Test Server Dell T610 ESXi, FreeBSD 11.3-p5 VM, 1 CPU, 2GB RAM, 4 GB SWAP, ZFS, MySQL-5.7.2.9, reduced innodb_buffer_pool_size=256M the rest is default
Completed in 26 Minutes, RAM was in use about 95%, 0% of SWAP was used. I did not set any limits for the ARC, it was stable at around 1GB total.
It seems that innodb_buffer_pool_size is not working on BSD12+. MYSQLD will consume about 50GB of RAM using my 5GB import regardless what you put in innodb_buffer_pool_size. I will run the same test on BSD/UFS to see if ZFS is even involved here. Most of my servers have well over 100GB RAM, so i haven't really payed attention to this up until now.


----------



## richardtoohey2 (Jan 28, 2020)

So much for my MyISAM theory.

I've had what seems to be the same issue on a variety of desktop machines and Dell servers.  ZFS hasn't been a factor at all, so will be interested to see how your testing goes.

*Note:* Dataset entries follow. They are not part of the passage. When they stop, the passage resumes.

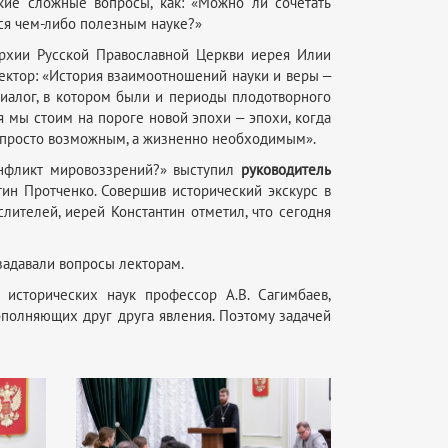
кие сложные вопросы, как: «Можно ли сочетать
ся чем-либо полезным науке?»
рхии Русской Православной Церкви иерея Илии
лектор: «История взаимоотношений науки и веры ‒
диалог, в котором были и периоды плодотворного
 мы стоим на пороге новой эпохи ‒ эпохи, когда
е просто возможным, а жизненно необходимым».
конфликт мировоззрений?» выступил
руководитель
ин Протченко. Совершив исторический экскурс в
лителей, иерей Константин отметил, что сегодня
задавали вопросы лекторам.
исторических наук профессор А.В. Сагимбаев,
ополняющих друг друга явления. Поэтому задачей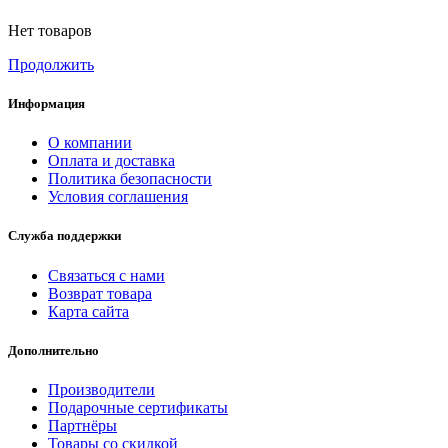
Нет товаров
Продолжить
Информация
О компании
Оплата и доставка
Политика безопасности
Условия соглашения
Служба поддержки
Связаться с нами
Возврат товара
Карта сайта
Дополнительно
Производители
Подарочные сертификаты
Партнёры
Товары со скидкой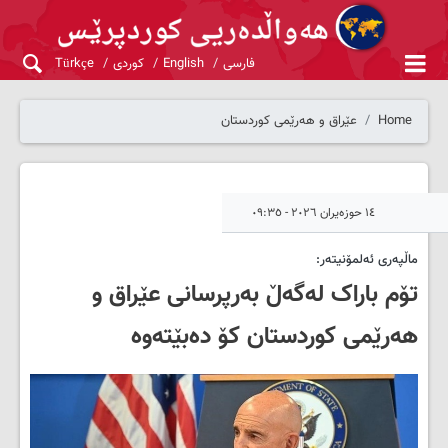
فارسی
English
کوردی
Türkçe
Home
عێراق و هەرێمی کوردستان
١٤ حوزەیران ٢٠٢٦ - ٠٩:٣٥
ماڵپەری ئەلمۆنیتەر:
تۆم باراک لەگەڵ بەرپرسانی عێراق و
هەرێمی کوردستان کۆ دەبێتەوە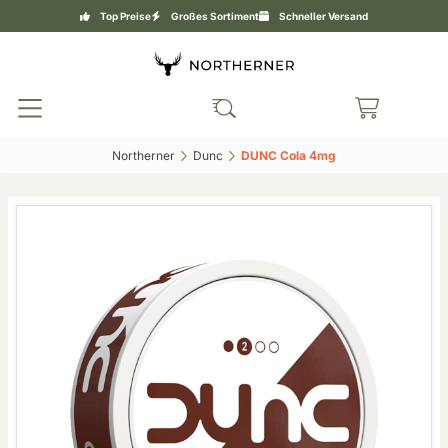
Top Preise
Großes Sortiment
Schneller Versand
Northerner‎
Dunc‎
DUNC Cola 4mg‎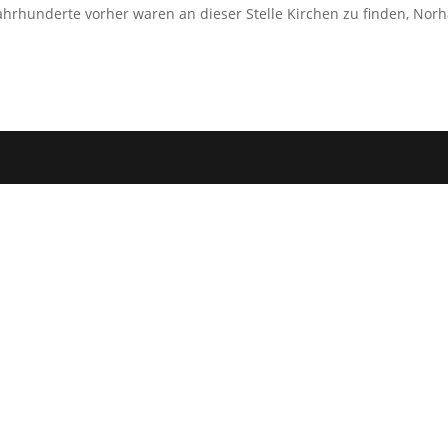
Jahrhunderte vorher waren an dieser Stelle Kirchen zu finden, Nor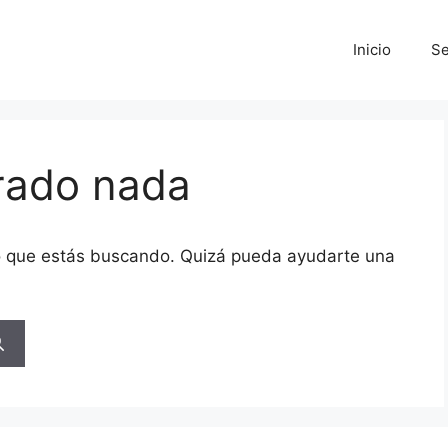
Inicio
Se
rado nada
o que estás buscando. Quizá pueda ayudarte una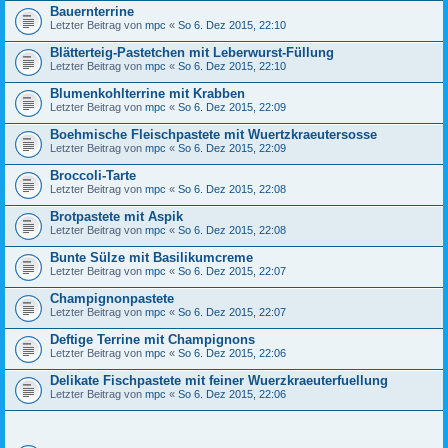
Bauernterrine
Letzter Beitrag von
mpc
«
So 6. Dez 2015, 22:10
Blätterteig-Pastetchen mit Leberwurst-Füllung
Letzter Beitrag von
mpc
«
So 6. Dez 2015, 22:10
Blumenkohlterrine mit Krabben
Letzter Beitrag von
mpc
«
So 6. Dez 2015, 22:09
Boehmische Fleischpastete mit Wuertzkraeutersosse
Letzter Beitrag von
mpc
«
So 6. Dez 2015, 22:09
Broccoli-Tarte
Letzter Beitrag von
mpc
«
So 6. Dez 2015, 22:08
Brotpastete mit Aspik
Letzter Beitrag von
mpc
«
So 6. Dez 2015, 22:08
Bunte Sülze mit Basilikumcreme
Letzter Beitrag von
mpc
«
So 6. Dez 2015, 22:07
Champignonpastete
Letzter Beitrag von
mpc
«
So 6. Dez 2015, 22:07
Deftige Terrine mit Champignons
Letzter Beitrag von
mpc
«
So 6. Dez 2015, 22:06
Delikate Fischpastete mit feiner Wuerzkraeuterfuellung
Letzter Beitrag von
mpc
«
So 6. Dez 2015, 22:06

On a variety of machines, server & desktop, ranging from 8G to 48G RAM:

FreeBSD 11.3 + MySQL 5.7 = fine
FreeBSD 12.0 or 12.1 + MySQL 5.7 = OOM

MySQL 5.6 is fine on both versions of FreeBSD.

It has definitely been reported on Linux and it's the same sort of thing - importing millions of rows into MySQL 5.7.  And some people have got it to work by changing the memory allocator used (but confusingly some say *do* use jemalloc and others say they got it to work by *not* using jemalloc).

e.g. https://bugs.mysql.com/bug.php?id=83047

FreeBSD 12.x has a newer version of jemalloc than FreeBSD 11.x.

It seems to me that there is something about the import of millions of rows of a certain size or maybe combination of fields or field types.  That's why most MySQL users don't encounter it - it's some corner case.

One thing to double-check as well - has the importing *definitely* worked?  I've had some issues with max_allowed_packet - the MySQL client will crash on a table, but the import will continue on the next table.  Might be a red herring so take this with a pinch of salt.

All the above is what I found but very interested to see if you find the same or something different (and if there's a solution that doesn't involve re-working the tables, even better!)


----------



## rusoo7 (Jan 28, 2020)

richardtoohey2 said:


> So much for my MyISAM theory.
> 
> I've had what seems to be the same issue on a variety of desktop machines and Dell servers.  ZFS hasn't been a factor at all, so will be interested to see how your testing goes.
> 
> ...



I’m only speculating here but do you think there is a reason why FreeNAS and PFSense is still using FreeBSD 11.x?


----------



## vchan (Jan 29, 2020)

rusoo7 said:


> I’m only speculating here but do you think there is a reason why FreeNAS and PFSense is still using FreeBSD 11.x?



Those projects tend to be slower to update to the latest FreeBSD version.


----------



## rusoo7 (Jan 29, 2020)

So I followed the advice from SirDice. I've setup ZFS to use appropriate datasets and zpool per tutorial i found here:
https://www.patpro.net/blog/index.php/2014/03/09/2617-mysql-on-zfs-on-freebsd/

I ran more imports using my 5GB SQL Dump on this VM with few variations of settings.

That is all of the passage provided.